Thursday, June 25, 2015

Fingering chart for the Spirit

During TaizĂ© prayer this morning, I happened to glance at my recorder right before we entered silence. Specifically, I noticed the thumbhole.

I'm sure you remember how this wind instrument works. You probably played one in elementary school. It's a bit like a long whistle with holes up and down the front and a thumb hole high on the back. Depending on which holes you cover and which ones you leave open, you play different pitches when you blow through the mouthpiece.

Spiritually speaking, none of us stays open all the time. Likewise, none stays perpetually closed. But the Spirit still blows. And depending on who is open and closed at a particular moment, the Spirit's tune changes.
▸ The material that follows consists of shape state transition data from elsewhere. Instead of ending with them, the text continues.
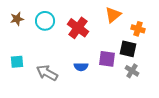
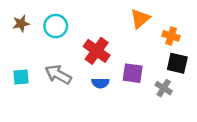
red cross: (78, 28) -> (97, 51), moved
black square: (128, 49) -> (177, 63), moved
gray arrow: (47, 73) -> (58, 74), moved

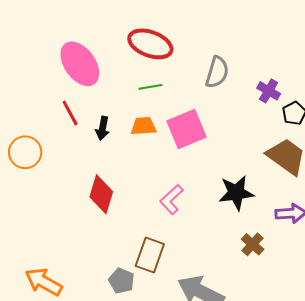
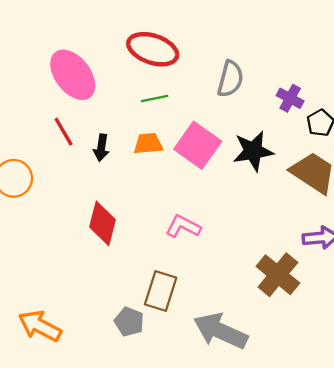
pink square: (187, 129) -> (198, 145), turned -30
black star: (236, 193) -> (253, 151), moved
pink L-shape: (171, 199) -> (183, 227), turned 72
brown cross: (253, 244) -> (278, 275), size x1.6

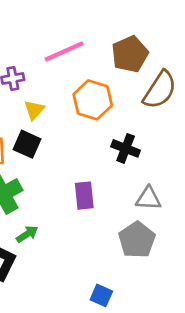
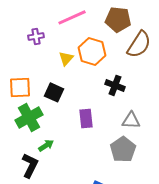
brown pentagon: (130, 54) -> (118, 19), turned 30
yellow triangle: (34, 110) -> (66, 58), moved
black square: (27, 144) -> (54, 92), moved

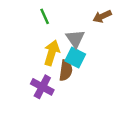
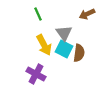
yellow arrow: (52, 53) -> (44, 45), turned 135
brown semicircle: (66, 70) -> (79, 53), moved

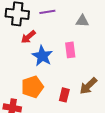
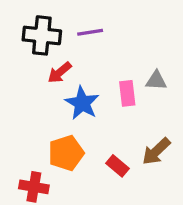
gray triangle: (82, 21) -> (156, 81), moved
red rectangle: (64, 95) -> (118, 166), turned -64

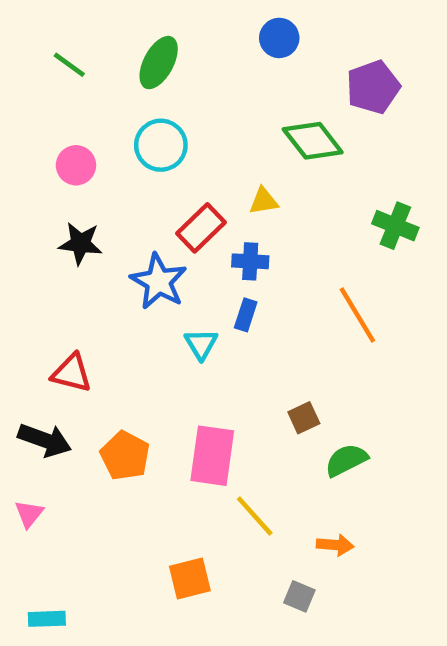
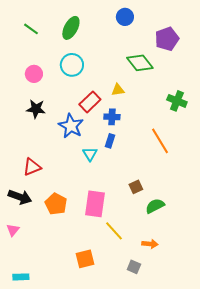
red triangle: (71, 373) -> (32, 167), turned -36

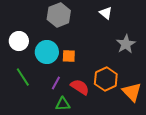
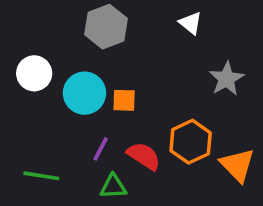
green line: (23, 77) -> (41, 176), moved, turned -48

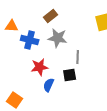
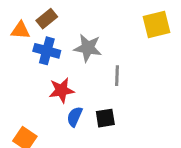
brown rectangle: (51, 16) -> (47, 19), moved
black square: (70, 75) -> (105, 118), moved

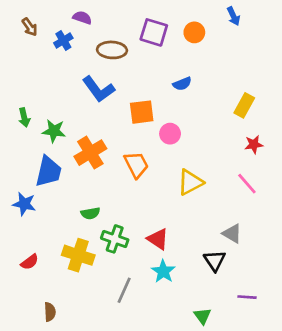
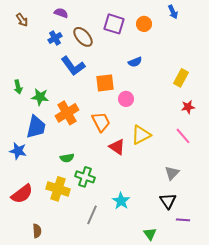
blue cross: (63, 41) -> (55, 38), moved
brown ellipse: (112, 50) -> (83, 37), turned 45
gray triangle: (232, 234) -> (172, 173), turned 42
red triangle: (158, 239) -> (117, 147), moved
black triangle: (215, 261) -> (168, 201), moved
red semicircle: (30, 262) -> (22, 194), size x1.6

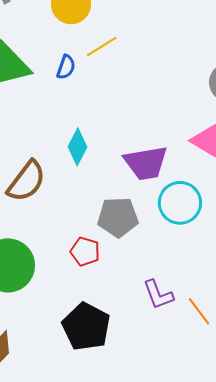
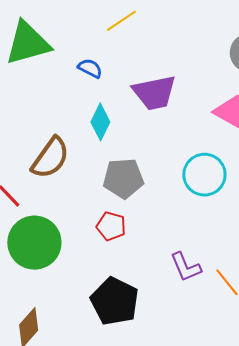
blue semicircle: (66, 67) -> (90, 68), moved, turned -80
purple trapezoid: (146, 163) -> (154, 93), moved
gray pentagon: (118, 217) -> (123, 178), moved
How important it is that we each are open and closed at the right times — to the Spirit, each other, our own ego, will, desires, and distractions. When we are open and closed at different times of our lives, the Spirit sounds different. As I close down, you may open up, and that changes things. It's, well, dynamic.
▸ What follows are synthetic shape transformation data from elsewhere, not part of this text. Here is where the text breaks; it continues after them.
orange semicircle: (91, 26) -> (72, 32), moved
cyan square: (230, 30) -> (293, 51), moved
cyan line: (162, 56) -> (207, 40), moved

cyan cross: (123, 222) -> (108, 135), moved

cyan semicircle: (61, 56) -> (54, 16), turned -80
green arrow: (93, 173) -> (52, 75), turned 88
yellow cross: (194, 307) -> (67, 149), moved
When we each open and close in the right proportions and rhythms  throughout the church community, the Spirit makes beautiful music, not just spiritual noise.

My insight was that we don't all have to be open at once. Lower notes require more holes to be covered. And there is even one note that requires all holes to be filled. It's hard to play, but occasionally the music calls for it. And as important as that one note is, there's not much worthwhile music written for one note alone. The Spirit uses our emptiness and fulness alike to sing God's song.

If we ever become a one-note church, or if one of us never opens up or never shuts down, the song won't be as beautiful as it can be. We'll get anxious, bored, frustrated, or tired. We need all of us, working in concert, open and closed, empty and full, to become the song the Spirit wants most to sing.